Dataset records
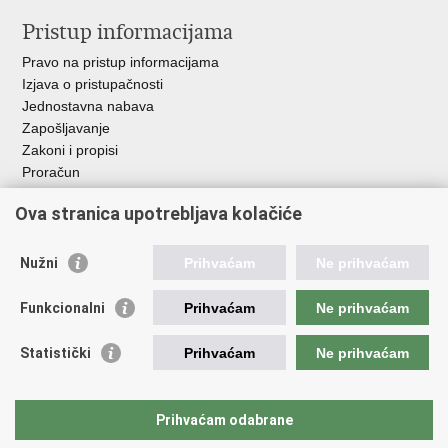
Pristup informacijama
Pravo na pristup informacijama
Izjava o pristupačnosti
Jednostavna nabava
Zapošljavanje
Zakoni i propisi
Proračun
Javni natječaji za zakup poljoprivrednog zemljišta u vlasništvu
Ova stranica upotrebljava kolačiće
RH
Važne poveznice
Nužni
Prihvaćam
Ne prihvaćam
Vlada RH
Funkcionalni
Prihvaćam
Ne prihvaćam
Hrvatska agencija za poljoprivredu i hranu
Agencija za plaćanja u poljoprivredi, ribarstvu i ruralnom
Statistički
Prihvaćam
Ne prihvaćam
razvoju
Državna ergela Đakovo i Lipik
Hrvatske šume
Prihvaćam odabrane
Pučka pravobraniteljica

-- DIRECTIONS FOR THIS TASK --
Write the records out again verbatim and omit the pictures they contain.

-- TASK ANSWER --
Pristup informacijama
Pravo na pristup informacijama
Izjava o pristupačnosti
Jednostavna nabava
Zapošljavanje
Zakoni i propisi
Proračun
Javni natječaji za zakup poljoprivrednog zemljišta u vlasništvu
Ova stranica upotrebljava kolačiće
RH
Važne poveznice
Nužni
Prihvaćam
Ne prihvaćam
Vlada RH
Funkcionalni
Prihvaćam
Ne prihvaćam
Hrvatska agencija za poljoprivredu i hranu
Agencija za plaćanja u poljoprivredi, ribarstvu i ruralnom
Statistički
Prihvaćam
Ne prihvaćam
razvoju
Državna ergela Đakovo i Lipik
Hrvatske šume
Prihvaćam odabrane
Pučka pravobraniteljica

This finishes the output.